Antonio era algo así como un José Luis Coll de las cofradías al jerezano modo: circunspecto en apariencia, fluctuante de comicidad, ocurrente e introvertido, cariñoso a la enésima potencia, la retina como una mística del sufrimiento contenido, afable y resolutivo, cumplidor hasta el corvejón, amante del casticismo más purista, brindador de esencias como un ser de cercanías (al reverso de la máxima de Baudelaire). Supo insuflar al joven cofrade el sentido de adecuación y de responsabilidad y de inmanente lealtad a la Hermandad. Predicando a destajo con el indómito ejemplo de la primera persona del singular.

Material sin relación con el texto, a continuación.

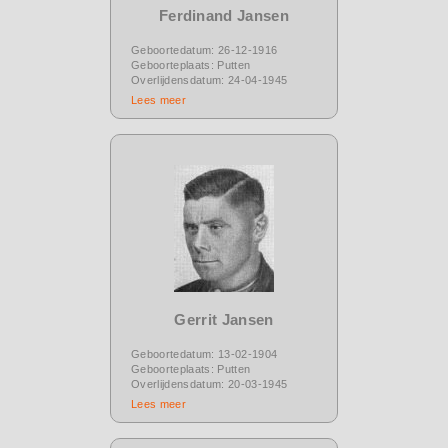
Ferdinand Jansen
Geboortedatum: 26-12-1916
Geboorteplaats: Putten
Overlijdensdatum: 24-04-1945
Lees meer
Gerrit Jansen
Geboortedatum: 13-02-1904
Geboorteplaats: Putten
Overlijdensdatum: 20-03-1945
Lees meer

Enciendo ahora -casi a marchas forzadas- los fotogramas menos pretéritos de la nostalgia y enseguida reconozco a Antonio Berro sonriendo a la adversidad, como a saltitos de impedimenta y querencia. Antonio como padrazo que dio todo lo posible y la práctica totalidad de lo imposible por sus hijos. Siempre por sus hijos. Antonio repartiendo a raudales su capacidad de amar. Lo veo ofreciéndome naranjas de postre en su casa de la Constancia -naranjas lustrosas y enormes como el bombeo de su inagotable corazón-. Y otra vez se sienta ahora, junto a Miguel Puyol, en la secretaría de la Casa de Hermandad, como cada viernes después de los rezos, para concelebrar reunión del consejillo de puesta al día. Y se despliega ante nuestra remembranza un collage de veras perceptible. ¿Lo ves pegadito a Sacri en Santo Domingo bajo aquella luz de amanecida del Viernes Santo de estreno del joyerito de plata de la Reina de los Cielos? ¿No lo distingues en animada tertulia de copita en la barra del bar San Pedro junto a Pedro Simón Rodríguez Martínez, Luis Sola López Cepero, Antonio Delgado Sánchez y Paco Larraondo Hernández? Podría ahora, parafraseando al poeta, apostrofar versos que dibujen "el hueco de un despertar sin pájaros". Pero, tratándose de Antonio Berro, prefiero regresar de inmediato al uterino optimismo del milagro de la vida. Milagro de vida de un abuelo -contento y feliz- cuyos brazos ya para siempre estarán acunando desde el cielo la ternura de una nieta que también se llamará Loreto. Sí, Loreto, como La Que ahora sigue siendo Norte y Guía del bueno de Antonio allá en las cimas del descanso eterno.